Extracted page text data
────────────────

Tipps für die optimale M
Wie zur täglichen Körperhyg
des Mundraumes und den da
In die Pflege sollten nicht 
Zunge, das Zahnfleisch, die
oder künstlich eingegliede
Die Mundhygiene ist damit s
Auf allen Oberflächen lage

────────────────

_TO DO_. Give the records above again in full, keeping every character unchanged.

_TASK SOLUTION_.
Tipps für die optimale M
Wie zur täglichen Körperhyg
des Mundraumes und den da
In die Pflege sollten nicht 
Zunge, das Zahnfleisch, die
oder künstlich eingegliede
Die Mundhygiene ist damit s
Auf allen Oberflächen lage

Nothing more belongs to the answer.